Why are endash and emdash spelled ndash and mdash?
“Garden” snake? Is that a mondegreen for garter snake?
Lost semicolon.
Nobody likes snakes except evil overlords and their minions. This is just another reason to be afraid of Scalzi family.
I suppose it could be a mondegreen, but I’ve heard it so often I think of it as meaning “green garter snake”.
“Garden” snake? Is that a mondegreen for garter snake?”
Yes. Around these parts (SW Ohio), they’re also commonly called “Gardener snakes.” That is, in fact, a Common (Eastern) Garter Snake, Thamnophis sirtalis sirtalis.
I liked unto give myself a coronary the other day moving rocks from a collapsed outbuilding to a wall I’m building. Big ole Scarlet Snake dropped right out of a batch I was carrying. Thought it was a freakin’ Coral Snake for a second, then I got a good look at his head.

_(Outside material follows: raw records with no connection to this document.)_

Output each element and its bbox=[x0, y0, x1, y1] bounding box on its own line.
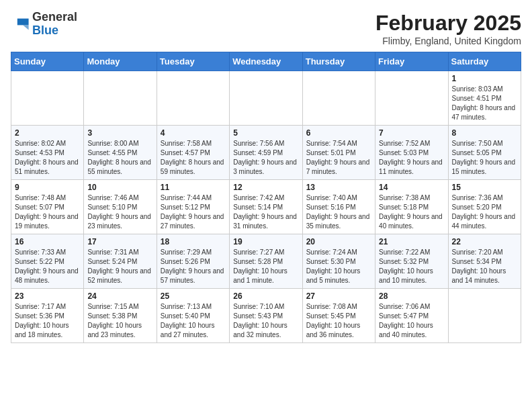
day-number: 20 bbox=[306, 237, 371, 246]
day-number: 4 bbox=[161, 128, 226, 138]
day-number: 13 bbox=[306, 183, 371, 192]
weekday-header-tuesday: Tuesday bbox=[157, 52, 229, 71]
day-info: Sunrise: 7:20 AM Sunset: 5:34 PM Dayligh… bbox=[452, 248, 517, 285]
day-info: Sunrise: 8:02 AM Sunset: 4:53 PM Dayligh… bbox=[15, 139, 80, 177]
day-info: Sunrise: 7:58 AM Sunset: 4:57 PM Dayligh… bbox=[161, 139, 226, 177]
day-number: 27 bbox=[306, 291, 371, 301]
weekday-header-saturday: Saturday bbox=[448, 52, 521, 71]
day-number: 11 bbox=[161, 183, 226, 192]
day-number: 26 bbox=[233, 291, 298, 301]
day-number: 12 bbox=[233, 183, 298, 192]
day-number: 25 bbox=[161, 291, 226, 301]
day-cell: 17Sunrise: 7:31 AM Sunset: 5:24 PM Dayli… bbox=[84, 234, 157, 289]
day-info: Sunrise: 7:50 AM Sunset: 5:05 PM Dayligh… bbox=[452, 139, 517, 177]
day-info: Sunrise: 7:13 AM Sunset: 5:40 PM Dayligh… bbox=[161, 302, 226, 340]
day-cell: 5Sunrise: 7:56 AM Sunset: 4:59 PM Daylig… bbox=[230, 126, 302, 180]
day-cell: 1Sunrise: 8:03 AM Sunset: 4:51 PM Daylig… bbox=[448, 71, 521, 126]
day-info: Sunrise: 7:33 AM Sunset: 5:22 PM Dayligh… bbox=[15, 248, 80, 285]
day-info: Sunrise: 7:22 AM Sunset: 5:32 PM Dayligh… bbox=[379, 248, 444, 285]
day-number: 16 bbox=[15, 237, 80, 246]
day-number: 14 bbox=[379, 183, 444, 192]
day-cell: 15Sunrise: 7:36 AM Sunset: 5:20 PM Dayli… bbox=[448, 180, 521, 234]
calendar: SundayMondayTuesdayWednesdayThursdayFrid… bbox=[11, 52, 521, 343]
day-info: Sunrise: 7:06 AM Sunset: 5:47 PM Dayligh… bbox=[379, 302, 444, 340]
day-cell bbox=[302, 71, 375, 126]
day-info: Sunrise: 7:48 AM Sunset: 5:07 PM Dayligh… bbox=[15, 193, 80, 231]
week-row-4: 16Sunrise: 7:33 AM Sunset: 5:22 PM Dayli… bbox=[11, 234, 521, 289]
location: Flimby, England, United Kingdom bbox=[375, 36, 521, 46]
svg-marker-1 bbox=[23, 25, 28, 30]
day-info: Sunrise: 7:10 AM Sunset: 5:43 PM Dayligh… bbox=[233, 302, 298, 340]
day-number: 10 bbox=[87, 183, 152, 192]
day-cell: 25Sunrise: 7:13 AM Sunset: 5:40 PM Dayli… bbox=[157, 289, 229, 343]
day-cell bbox=[448, 289, 521, 343]
weekday-header-wednesday: Wednesday bbox=[230, 52, 302, 71]
day-cell: 10Sunrise: 7:46 AM Sunset: 5:10 PM Dayli… bbox=[84, 180, 157, 234]
day-info: Sunrise: 7:24 AM Sunset: 5:30 PM Dayligh… bbox=[306, 248, 371, 285]
page-header: General Blue February 2025 Flimby, Engla… bbox=[11, 11, 521, 46]
day-cell: 16Sunrise: 7:33 AM Sunset: 5:22 PM Dayli… bbox=[11, 234, 84, 289]
day-number: 28 bbox=[379, 291, 444, 301]
day-info: Sunrise: 7:27 AM Sunset: 5:28 PM Dayligh… bbox=[233, 248, 298, 285]
day-cell: 4Sunrise: 7:58 AM Sunset: 4:57 PM Daylig… bbox=[157, 126, 229, 180]
day-cell: 23Sunrise: 7:17 AM Sunset: 5:36 PM Dayli… bbox=[11, 289, 84, 343]
day-info: Sunrise: 7:08 AM Sunset: 5:45 PM Dayligh… bbox=[306, 302, 371, 340]
weekday-header-friday: Friday bbox=[375, 52, 448, 71]
day-cell: 24Sunrise: 7:15 AM Sunset: 5:38 PM Dayli… bbox=[84, 289, 157, 343]
logo-text: General Blue bbox=[32, 11, 77, 38]
day-cell: 18Sunrise: 7:29 AM Sunset: 5:26 PM Dayli… bbox=[157, 234, 229, 289]
day-number: 19 bbox=[233, 237, 298, 246]
day-cell bbox=[11, 71, 84, 126]
day-cell: 20Sunrise: 7:24 AM Sunset: 5:30 PM Dayli… bbox=[302, 234, 375, 289]
day-cell: 2Sunrise: 8:02 AM Sunset: 4:53 PM Daylig… bbox=[11, 126, 84, 180]
day-cell: 3Sunrise: 8:00 AM Sunset: 4:55 PM Daylig… bbox=[84, 126, 157, 180]
day-cell: 22Sunrise: 7:20 AM Sunset: 5:34 PM Dayli… bbox=[448, 234, 521, 289]
day-number: 15 bbox=[452, 183, 517, 192]
day-info: Sunrise: 8:00 AM Sunset: 4:55 PM Dayligh… bbox=[87, 139, 152, 177]
day-cell: 9Sunrise: 7:48 AM Sunset: 5:07 PM Daylig… bbox=[11, 180, 84, 234]
day-info: Sunrise: 7:54 AM Sunset: 5:01 PM Dayligh… bbox=[306, 139, 371, 177]
day-number: 24 bbox=[87, 291, 152, 301]
day-cell: 13Sunrise: 7:40 AM Sunset: 5:16 PM Dayli… bbox=[302, 180, 375, 234]
day-cell: 27Sunrise: 7:08 AM Sunset: 5:45 PM Dayli… bbox=[302, 289, 375, 343]
weekday-header-monday: Monday bbox=[84, 52, 157, 71]
week-row-1: 1Sunrise: 8:03 AM Sunset: 4:51 PM Daylig… bbox=[11, 71, 521, 126]
day-number: 23 bbox=[15, 291, 80, 301]
day-number: 6 bbox=[306, 128, 371, 138]
week-row-5: 23Sunrise: 7:17 AM Sunset: 5:36 PM Dayli… bbox=[11, 289, 521, 343]
day-info: Sunrise: 7:40 AM Sunset: 5:16 PM Dayligh… bbox=[306, 193, 371, 231]
day-number: 22 bbox=[452, 237, 517, 246]
day-info: Sunrise: 8:03 AM Sunset: 4:51 PM Dayligh… bbox=[452, 85, 517, 122]
day-number: 18 bbox=[161, 237, 226, 246]
day-number: 5 bbox=[233, 128, 298, 138]
day-number: 17 bbox=[87, 237, 152, 246]
day-info: Sunrise: 7:31 AM Sunset: 5:24 PM Dayligh… bbox=[87, 248, 152, 285]
day-number: 9 bbox=[15, 183, 80, 192]
day-cell bbox=[84, 71, 157, 126]
day-info: Sunrise: 7:46 AM Sunset: 5:10 PM Dayligh… bbox=[87, 193, 152, 231]
logo-icon bbox=[11, 15, 30, 34]
day-cell: 12Sunrise: 7:42 AM Sunset: 5:14 PM Dayli… bbox=[230, 180, 302, 234]
weekday-header-thursday: Thursday bbox=[302, 52, 375, 71]
day-cell bbox=[230, 71, 302, 126]
logo: General Blue bbox=[11, 11, 77, 38]
day-info: Sunrise: 7:52 AM Sunset: 5:03 PM Dayligh… bbox=[379, 139, 444, 177]
day-info: Sunrise: 7:38 AM Sunset: 5:18 PM Dayligh… bbox=[379, 193, 444, 231]
month-title: February 2025 bbox=[375, 11, 521, 36]
svg-marker-0 bbox=[17, 18, 29, 25]
day-cell: 11Sunrise: 7:44 AM Sunset: 5:12 PM Dayli… bbox=[157, 180, 229, 234]
day-info: Sunrise: 7:15 AM Sunset: 5:38 PM Dayligh… bbox=[87, 302, 152, 340]
day-cell: 14Sunrise: 7:38 AM Sunset: 5:18 PM Dayli… bbox=[375, 180, 448, 234]
day-cell bbox=[375, 71, 448, 126]
day-cell: 28Sunrise: 7:06 AM Sunset: 5:47 PM Dayli… bbox=[375, 289, 448, 343]
day-info: Sunrise: 7:56 AM Sunset: 4:59 PM Dayligh… bbox=[233, 139, 298, 177]
day-info: Sunrise: 7:44 AM Sunset: 5:12 PM Dayligh… bbox=[161, 193, 226, 231]
day-number: 3 bbox=[87, 128, 152, 138]
week-row-3: 9Sunrise: 7:48 AM Sunset: 5:07 PM Daylig… bbox=[11, 180, 521, 234]
title-area: February 2025 Flimby, England, United Ki… bbox=[375, 11, 521, 46]
day-cell bbox=[157, 71, 229, 126]
day-cell: 7Sunrise: 7:52 AM Sunset: 5:03 PM Daylig… bbox=[375, 126, 448, 180]
day-cell: 6Sunrise: 7:54 AM Sunset: 5:01 PM Daylig… bbox=[302, 126, 375, 180]
day-cell: 8Sunrise: 7:50 AM Sunset: 5:05 PM Daylig… bbox=[448, 126, 521, 180]
day-info: Sunrise: 7:17 AM Sunset: 5:36 PM Dayligh… bbox=[15, 302, 80, 340]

Tuttle #33: “Red on black, friend of Jack; red on yellow, kill a fellow; black on head, yer dead!”
Anybody else remember storyteller Gamble Rogers? His Passion of Miss Eulala Singleterry, about a school teacher and a scarlet king snake, is epic.
I’m such an Australian – I automatically freaked out at this picture even though intellectually I know that no, not all snakes will kill you stone cold deader than a doornail.
But he’s a handsome little fellow, I suppose. In the same way that some hideously venomous spiders weave gorgeous webs.
vian—in the U.S., not only will “not all” snakes kill you, there’s only two types that *will*—rattlesnakes (Western and Eastern) and cottonmouths (only found in the South.) So if you know what those two types look like, you’re doing pretty well.
Oddly enough, I’ve never been sprayed by a snake. I do have a pretty good snake story—up at summer camp in the Sierras, there are lots of rubber boas. They’re called that because they look so plastic. They’re friendly little guys, actually, and will gently try to squeeze your finger to death. At any rate, I was running the leather branding fire and a kid came up with one of them, which I convinced him to turn over to me. This was shortly before the Friday night campfire and I didn’t want him to sit on it. Everyone was starting to gather for the campfire, so I had to release the snake, and I thought it would be best to send him off to Staff Hill, because the guys had been complaining about the mice. “Who’s going to Staff Hill?” The waterfront director, a blond competitive polo player built not unlike Michael Phelps, said he was going. So I scooped the snake out of my jacket pocket and tried to hand it over.
How was I supposed to know he was scared of snakes? I don’t remember how I finally convinced him to take it, but the mental image of this great big athletic guy holding a tiny snake at arm’s length makes me chuckle even now.